Shares of Chinese developers have rallied as much as 70 per cent since Beijing performed an abrupt policy U-turn to revive the property sector.
Worried by the prospect of growing social unrest as people lose their jobs, China plans to spend nearly half of a $585 billion economic stimulus package on building cheap housing.
A similar scenario is unfolding in India as well.
Land prices doubled over three years despite government cooling measures, but developers are now in deep trouble because of a lack of finance and a slump in home sales.
Many investors believe land prices will drop by a half, and shares of the country's biggest developers DLF, Unitech and Indiabulls Real Estate have tumbled by 75-90 per cent in the last year.

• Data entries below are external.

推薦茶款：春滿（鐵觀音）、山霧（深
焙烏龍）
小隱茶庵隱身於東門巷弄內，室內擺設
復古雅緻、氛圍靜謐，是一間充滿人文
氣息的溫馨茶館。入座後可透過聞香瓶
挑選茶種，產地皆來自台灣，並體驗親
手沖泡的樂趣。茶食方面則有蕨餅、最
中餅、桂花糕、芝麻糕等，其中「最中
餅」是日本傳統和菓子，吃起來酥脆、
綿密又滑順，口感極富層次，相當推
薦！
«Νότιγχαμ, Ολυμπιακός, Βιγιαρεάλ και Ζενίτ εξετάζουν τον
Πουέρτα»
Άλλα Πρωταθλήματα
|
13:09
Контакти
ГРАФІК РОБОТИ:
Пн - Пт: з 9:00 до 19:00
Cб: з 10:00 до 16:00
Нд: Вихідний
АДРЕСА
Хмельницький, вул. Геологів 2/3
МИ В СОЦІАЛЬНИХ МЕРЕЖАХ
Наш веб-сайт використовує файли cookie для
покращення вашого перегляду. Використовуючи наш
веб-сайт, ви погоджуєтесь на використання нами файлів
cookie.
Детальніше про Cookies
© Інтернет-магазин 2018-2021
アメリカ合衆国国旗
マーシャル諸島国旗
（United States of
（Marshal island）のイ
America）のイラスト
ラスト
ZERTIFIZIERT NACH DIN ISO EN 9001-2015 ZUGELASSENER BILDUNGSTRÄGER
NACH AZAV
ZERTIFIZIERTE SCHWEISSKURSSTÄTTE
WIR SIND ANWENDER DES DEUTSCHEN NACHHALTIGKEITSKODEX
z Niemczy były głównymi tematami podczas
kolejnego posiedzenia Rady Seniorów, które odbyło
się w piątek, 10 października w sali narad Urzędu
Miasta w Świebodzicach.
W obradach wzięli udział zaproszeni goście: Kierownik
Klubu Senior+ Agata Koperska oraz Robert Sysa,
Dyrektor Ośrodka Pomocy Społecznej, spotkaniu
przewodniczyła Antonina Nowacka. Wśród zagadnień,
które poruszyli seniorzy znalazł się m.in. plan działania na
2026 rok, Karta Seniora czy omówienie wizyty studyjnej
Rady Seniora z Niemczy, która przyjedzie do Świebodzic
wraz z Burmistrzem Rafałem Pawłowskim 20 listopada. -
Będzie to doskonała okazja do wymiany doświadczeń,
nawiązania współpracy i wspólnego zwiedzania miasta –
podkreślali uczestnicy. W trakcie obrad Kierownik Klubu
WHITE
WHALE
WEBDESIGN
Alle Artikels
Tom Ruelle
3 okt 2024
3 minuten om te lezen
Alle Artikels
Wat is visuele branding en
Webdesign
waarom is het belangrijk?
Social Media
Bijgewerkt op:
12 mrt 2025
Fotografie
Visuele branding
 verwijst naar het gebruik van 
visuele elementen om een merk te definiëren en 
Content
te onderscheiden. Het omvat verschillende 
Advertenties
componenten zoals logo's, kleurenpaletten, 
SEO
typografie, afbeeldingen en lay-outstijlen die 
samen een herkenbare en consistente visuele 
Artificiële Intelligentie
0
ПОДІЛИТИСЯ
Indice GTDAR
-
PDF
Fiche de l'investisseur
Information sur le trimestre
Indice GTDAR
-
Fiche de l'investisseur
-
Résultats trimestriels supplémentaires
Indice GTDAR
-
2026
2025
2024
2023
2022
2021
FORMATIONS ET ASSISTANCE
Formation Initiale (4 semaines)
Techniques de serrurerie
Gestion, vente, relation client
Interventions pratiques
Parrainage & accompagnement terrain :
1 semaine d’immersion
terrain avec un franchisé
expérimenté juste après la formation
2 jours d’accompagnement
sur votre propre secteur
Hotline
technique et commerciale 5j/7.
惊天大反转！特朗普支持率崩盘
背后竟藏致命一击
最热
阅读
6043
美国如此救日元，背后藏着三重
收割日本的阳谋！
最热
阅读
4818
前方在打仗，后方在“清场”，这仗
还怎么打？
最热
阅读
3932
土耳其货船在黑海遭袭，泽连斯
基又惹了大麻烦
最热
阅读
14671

A worried central bank has asked state-run banks to give lower interest rates on mortgages of up to Rs 20 lakh, but developers say that level is too low.
"These measures are not enough to kickstart demand," said Ramani Shastri, a council member of the Confederation of Real Estate Developers Associations of India (CREDAI).
"We've asked the government to raise the mortgage limit for priority lending to Rs 35 lakh, because houses in big cities are just not available for less than Rs 40 lakh."
Both China and India plan to spend billions of dollars on infrastructure, which should also help lift land prices.
However, analysts say this may not be enough. The government may have to offer bigger incentives for home purchases, analysts say, possibly including income tax rebates as well as easing restrictions on foreign buyers.